Problem requirements —
Give the data again exactly as written, skipping any pictures.

Given data —
/---

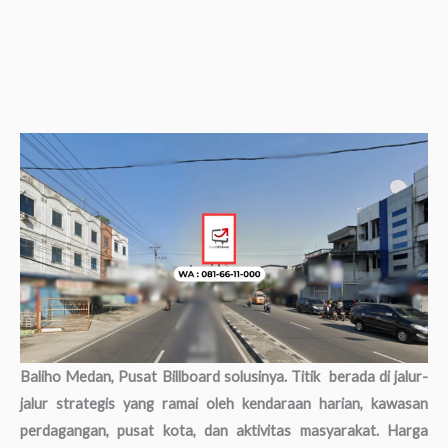
Baliho Medan, Pusat Billboard solusinya. Titik berada di jalur-
jalur strategis yang ramai oleh kendaraan harian, kawasan
perdagangan, pusat kota, dan aktivitas masyarakat. Harga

\---

Response to this exercise —
Baliho Medan, Pusat Billboard solusinya. Titik berada di jalur-
jalur strategis yang ramai oleh kendaraan harian, kawasan
perdagangan, pusat kota, dan aktivitas masyarakat. Harga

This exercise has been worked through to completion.